Further thoughts on ePub for scholarly publishing

This is a follow-up to the post Adventures in ePub Conversion.

After the completion of the print-quality PDF of Edward Courtney’s A Commentary on the Satires of Juvenal and publication by print on demand, the conversion to ePub within InDesign was relatively straightforward but not hassle-free. Here is a record of the steps and the issues encountered.

1. The 21 InDesign files that make up the book were copied to a new folder, a new InDesign book was created in that folder, and the files were added to the book.

2. With the All Documents setting in InDesign Find and Replace, Minion Pro font was replaced everywhere with Times New Roman. Since InDesign does not allow one to search for a font family without also specifying a font style, this takes three separate actions to replace regular, italic, and bold styles. [A methodologically superior and more efficient method would be available if the paragraph styles (which originated in a collection of styles provided by a supportive editor at a press) had been better organized and hierarchically defined. With the experience of preparing two books, it will now be possible to devote some time to revising the style definitions to make future projects easier and consistent, and a global change of font much easier.]

3. The change of font caused many of the documents to have overset text errors. Each document had to be reviewed and a page added where necessary to accommodate the overset text.

3. In the document for the front matter, the Table of Contents was deleted, additional paragraphs were added (to title page, copyright page, etc.) to improve the spacing that would appear in the ePub display, the LCCN was deleted and the ISBN revised to that assigned to the ePub format. To break the front matter into sections, a special paragraph style was applied at the proper locations.

4. The print index had two columns in three portions of the text. For the ePub these had to be converted back to one column in each portion (the Split 2 setting being changed to None). This produced overset text errors, many additional pages had to be added. The special format for splitting the document was added twice to separate the three indexes in the ePub.

5. Fortunately, the index is almost entirely made up of references by poem number and line number, and these never had to be edited for the print version or the ePub. There were, however, about 20 page references in the index. These had been altered to reflect the new pagination in the print version, and a list had been compiled of all such changes made in the index and in earlier parts of the book, where almost 80 other cross-references were changed. The page references now had to be altered back to the old pagination, which had been incorporated within the text. (This was far more efficient in this case than incorporating the new page numbers (555 of them) into the text as well.)

6. The 80 cross-references in the body of the book were changed. This took very little time because there was a compiled list to check and searching for “p. ” and “pp. ” was also an efficient means of checking.
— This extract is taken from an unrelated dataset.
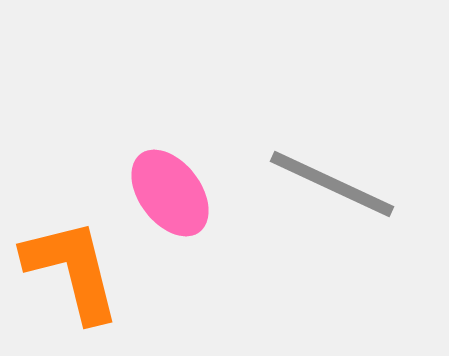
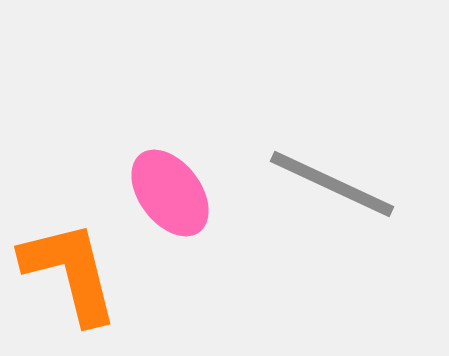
orange L-shape: moved 2 px left, 2 px down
7. In the front matter and index document some override (manual) headers had to be removed (the ePub generation in InDesign automatically removes the headers and page numbers on the Master pages). (This also had to be done in part of the document containing Satires 13 and 14. The commentary on each satire was a separate ID file, but an unexplained and unresolved pagination bug in the file for Satire 14 forced me to add that part of the commentary to the file for Satire 13.) The three maps had to have their titles moved from the header into the text itself.

8. With the All Documents setting, searches were performed for non-breaking hyphens and for manual line and page breaks, to determine whether any would cause problems in the display of the ePub.

9. After the above changes, it was necessary to repeat the font replacement searches, since some new paragraphs again contained Minion Pro in their style definition.

After the above steps, an ePub was generated without embedding fonts (even with Minion Pro absent from the book, In Design encrypted other fonts). Inspection of the result required further adjustments.

1. The three maps had been in graphics frames on pages of their own. These graphics needed to be changed to inline graphics, and the largest map needed to be resized.

2. There are half a dozen characters in the book that are not present in standard Times New Roman or many other fonts (e.g., y with breve), so KadmosU had to be added to the ePub. Oxygen XML Editor was used to add the Fonts folder and add the regular and italic styles.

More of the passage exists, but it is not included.